Okay so I have attached two MBAM logs, and also an OTS log from the latest scans I have performed.
I'll get DDS onto my infected computer and do that now.
I have also installed the latest version of avast which appears to be running okay.
Thanks again!
Running an outdated operating system plus an old browser will lead to system infections
Quote
Windows 5.1.2600 Service Pack 2
Internet Explorer 7.0.5730.13
Please read:
Support for Windows XP Service Pack 2 ends on July 13, 2010
http://support.microsoft.com/gp/lifean31

argus

  • Guest
Re: VBS:ExeDropper-gen, please help!
« Reply #26 on: April 19, 2011, 07:50:37 PM »
Stefan

Open notepad and copy/paste the text present inside the code box below:

Code: [Select]
File::
c:\program files\satflmhl\bglrvpqy.exe
c:\docume~1\Stefan\LOCALS~1\Temp\idrmkl.sys
c:\documents and settings\Stefan\Start Menu\Programs\Startup\bglrvpqy.exe

Registry::
[HKEY_LOCAL_MACHINE\software\microsoft\windows nt\currentversion\winlogon]
"Userinit"="c:\windows\system32\userinit.exe"

Driver::
idrmkl

RegNull::
[HKEY_USERS\S-1-5-21-790525478-1957994488-839522115-1004\Software\SecuROM\!CAUTION! NEVER A OR CHANGE ANY KEY*]
[HKEY_USERS\S-1-5-21-790525478-1957994488-839522115-1004\Software\SecuROM\License information*]


Save this as CFScript.



Close all browser windows and refering to the picture above.
Drag CFScript.txt into Combofix.exe. ComboFix will re-run.

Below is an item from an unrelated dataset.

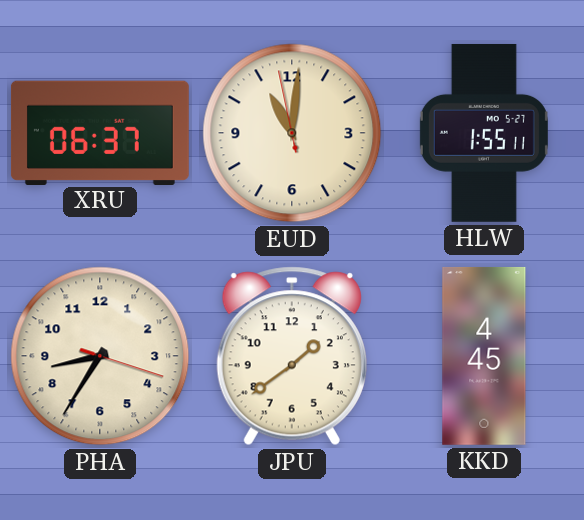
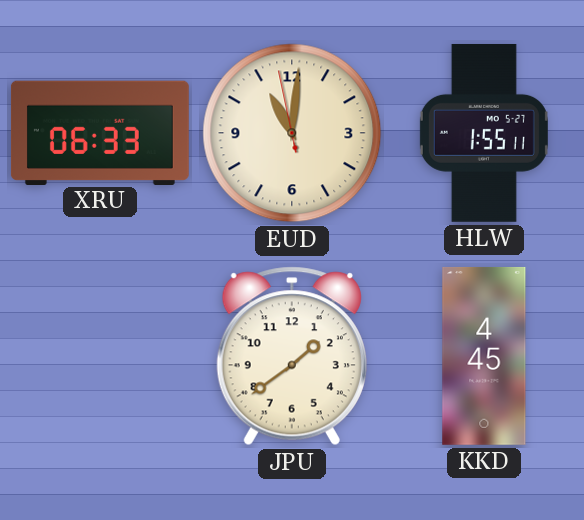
XRU: 06:37 -> 06:33
PHA: 8:35 -> none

Referring to the screenshot above, drag CFScript.txt into ComboFix.exe.
ComboFix will now run. When finished, it will produce a log for you.
Copy/paste the contents of the log in your next reply. (typical location: C:\ComboFix.txt )

StefanR

  • Guest
Re: VBS:ExeDropper-gen, please help!
« Reply #27 on: April 19, 2011, 07:59:02 PM »
Thanks YoKenny I'm just updating these now,
Other than this I think the symptoms have disapeared.
I turned the net back on and tried web browsing and it isn't redirecting me to odd places when I click on google search results.
I'm also no longer getting avast popping up saying a virus has been found...
Could this mean I'm safe?

@argus
I shall perform the Combofix thing now one second

StefanR

  • Guest
Re: VBS:ExeDropper-gen, please help!
« Reply #28 on: April 19, 2011, 08:35:48 PM »
Here is the ComboFix log as requested.
Any thoughts?
Thanks

StefanR

  • Guest
Re: VBS:ExeDropper-gen, please help!
« Reply #29 on: April 19, 2011, 08:59:36 PM »
Ok so I have started to do a boot-time full system scan and my computer is now detecting quite alot of Win32:Ramnit-G virus's this is bad I'm guessing?